Evaluating the self-assessed support needs of women with breast cancer


Edward Lindop, Department of Nursing and Midwifery, Keele University, City General Hospital, Newcastle Road, Stoke-on-Trent, Staffordshire ST4 6QG, UK. E-mail: e.lindop@nur.keele.ac.uk


Evaluating the self-assessed support needs of women with breast cancer

Aims of the study.  The first aim of the study was to identify the self-assessed support needs of women with breast cancer at various points of illness and, secondly, to establish if these needs formed clusters which could provide the basis for developing a standardized scale of needs for use by breast care teams in the evaluation of care.

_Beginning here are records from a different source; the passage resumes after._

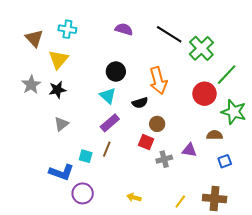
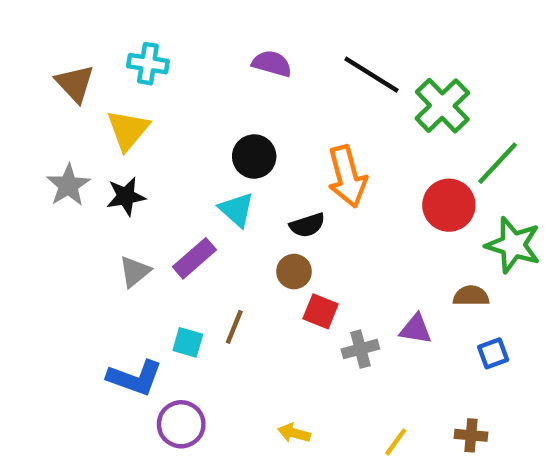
purple rectangle: (110, 123) -> (194, 258), moved
brown circle: (157, 124) -> (294, 272), moved
brown cross: (215, 198) -> (471, 435), size x0.6

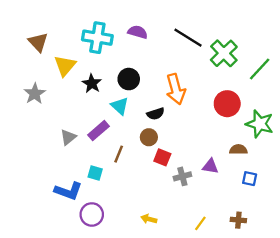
cyan cross: (148, 64) -> (97, 38), moved, size x1.5
green line: (498, 163) -> (260, 69), moved
black star: (126, 196) -> (92, 84), moved, turned -30
brown line: (234, 327) -> (119, 154), moved
blue square: (493, 353) -> (250, 179), turned 32

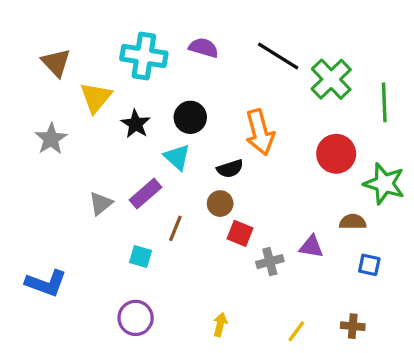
green line: (260, 69) -> (384, 102), turned -45
blue L-shape: (68, 191) -> (46, 283), moved
yellow arrow: (149, 219) -> (220, 325), turned 88

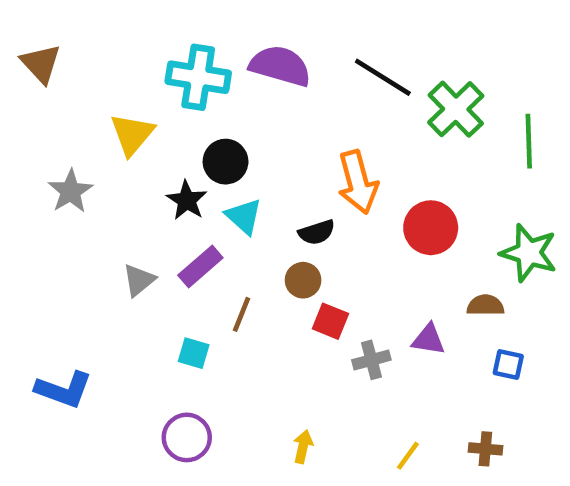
purple semicircle: (204, 48) -> (280, 66), size x1.5
brown triangle: (56, 63) -> (41, 64), moved
black circle: (190, 117) -> (226, 162), moved
black star: (136, 124) -> (187, 200), moved
red circle: (336, 154) -> (431, 228), moved

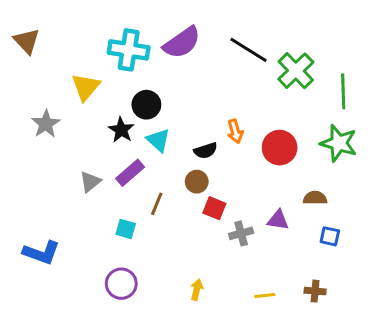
purple semicircle: (280, 66) -> (182, 43), turned 129
orange arrow: (358, 182) -> (235, 131), moved, size x0.6
green star: (529, 253) -> (339, 143), moved
yellow line: (408, 456) -> (265, 296), turned 48

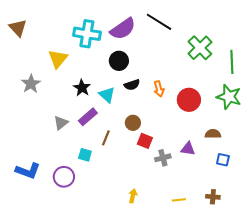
black line: (248, 50) -> (159, 22), moved
black circle: (146, 105) -> (119, 61), moved
black semicircle: (206, 151) -> (132, 85), moved
purple circle: (121, 284) -> (64, 177), moved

Background.  It has been found that support given to women with breast cancer has a positive effect upon their reactions to the illness and may even prolong their survival. Given that breast cancer affects a large number of women it is obviously important that those affected receive, in addition to the best available medical treatment, the type of support that best meets their needs. This study aimed to provide information on the impact of breast cancer and the need for various types of support by examining women’s own assessment of their needs at different stages of their illness.

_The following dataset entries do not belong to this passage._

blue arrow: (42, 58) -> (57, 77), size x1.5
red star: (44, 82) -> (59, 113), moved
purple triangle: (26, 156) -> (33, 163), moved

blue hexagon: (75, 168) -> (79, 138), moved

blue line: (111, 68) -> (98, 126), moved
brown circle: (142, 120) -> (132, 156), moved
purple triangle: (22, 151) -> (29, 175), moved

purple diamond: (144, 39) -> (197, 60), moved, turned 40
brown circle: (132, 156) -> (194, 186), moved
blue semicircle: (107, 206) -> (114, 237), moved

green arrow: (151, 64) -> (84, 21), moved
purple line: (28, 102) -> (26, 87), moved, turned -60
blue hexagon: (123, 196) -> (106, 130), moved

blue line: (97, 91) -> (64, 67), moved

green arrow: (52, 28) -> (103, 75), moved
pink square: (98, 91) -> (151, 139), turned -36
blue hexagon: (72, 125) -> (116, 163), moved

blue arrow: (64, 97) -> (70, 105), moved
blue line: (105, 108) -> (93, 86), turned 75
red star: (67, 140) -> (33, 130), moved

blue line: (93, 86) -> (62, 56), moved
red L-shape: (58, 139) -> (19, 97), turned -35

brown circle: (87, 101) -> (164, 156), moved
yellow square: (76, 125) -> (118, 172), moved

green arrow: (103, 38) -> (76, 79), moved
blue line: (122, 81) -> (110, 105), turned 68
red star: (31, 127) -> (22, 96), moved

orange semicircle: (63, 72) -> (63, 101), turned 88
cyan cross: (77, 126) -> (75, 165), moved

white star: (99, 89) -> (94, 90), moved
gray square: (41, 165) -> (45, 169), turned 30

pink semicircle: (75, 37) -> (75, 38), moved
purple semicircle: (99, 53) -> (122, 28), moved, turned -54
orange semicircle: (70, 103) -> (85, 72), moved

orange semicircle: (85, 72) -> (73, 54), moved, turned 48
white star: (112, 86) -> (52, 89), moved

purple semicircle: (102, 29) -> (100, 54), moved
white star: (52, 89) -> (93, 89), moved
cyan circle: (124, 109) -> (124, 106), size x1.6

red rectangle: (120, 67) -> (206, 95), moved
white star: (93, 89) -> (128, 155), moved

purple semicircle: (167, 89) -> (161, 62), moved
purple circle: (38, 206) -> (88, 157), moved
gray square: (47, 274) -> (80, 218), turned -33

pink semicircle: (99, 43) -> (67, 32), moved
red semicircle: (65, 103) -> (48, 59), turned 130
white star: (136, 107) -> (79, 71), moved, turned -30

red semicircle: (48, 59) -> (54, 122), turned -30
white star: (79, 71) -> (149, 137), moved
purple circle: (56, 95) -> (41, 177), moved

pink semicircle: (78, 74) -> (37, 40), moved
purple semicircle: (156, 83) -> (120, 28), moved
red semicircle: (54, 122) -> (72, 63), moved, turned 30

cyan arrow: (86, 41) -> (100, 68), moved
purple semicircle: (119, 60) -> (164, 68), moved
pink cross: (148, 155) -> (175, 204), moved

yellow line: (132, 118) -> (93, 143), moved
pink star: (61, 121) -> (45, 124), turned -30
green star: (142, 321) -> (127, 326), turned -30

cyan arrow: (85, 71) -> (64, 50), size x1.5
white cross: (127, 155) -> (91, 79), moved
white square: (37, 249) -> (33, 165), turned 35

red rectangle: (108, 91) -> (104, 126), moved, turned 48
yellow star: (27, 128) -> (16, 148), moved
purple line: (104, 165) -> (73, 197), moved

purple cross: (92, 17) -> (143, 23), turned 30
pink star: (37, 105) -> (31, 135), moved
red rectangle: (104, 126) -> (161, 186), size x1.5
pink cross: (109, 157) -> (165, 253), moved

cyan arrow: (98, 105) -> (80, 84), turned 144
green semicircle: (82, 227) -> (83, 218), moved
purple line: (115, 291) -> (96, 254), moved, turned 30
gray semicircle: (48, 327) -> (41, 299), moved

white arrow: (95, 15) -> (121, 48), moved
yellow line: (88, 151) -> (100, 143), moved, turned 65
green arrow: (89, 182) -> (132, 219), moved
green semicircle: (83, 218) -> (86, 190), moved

Design and methods.  A purposive sample of 12 women with a diagnosis of breast cancer was selected in one health authority in England, United Kingdom (UK). Women selected represented a wide age range (between 26 and 58), were married or in long-term cohabiting relationships and were at different points on the illness trajectory. Women were invited to take part in a semi-structured interview about their experiences of breast cancer. The data from these interviews were analysed using the software package Qualitative Solutions and Research, Nonnumerical Data Indexing, Searching and Theorizing (QSR*NUDIST). Following this content analysis, a questionnaire was formulated which divided statements into seven categories: diagnosis, treatment, support, femininity and body image, family and friends, information and after care, to be rated on a Likert scale ranging from ‘of no importance’ to ‘extremely important’. Questionnaire data were analysed by means of a one-way analysis of variance (for three independent variables) or t-test for two independent variables.

Results.  The questionnaire was sent to 971 women and achieved a response rate of 50·4%. The mean score for statements of need reached the level of point 4 on the Likert scale (important) with three exceptions: having professional help with family problems and domestic upheaval, coping with feelings of anger and dealing with the question ‘why me?’

Conclusion.  With the above three exceptions, women experienced a high level of need associated with a diagnosis of breast cancer. Studies of this kind should enable resources to be targeted to areas of highest need.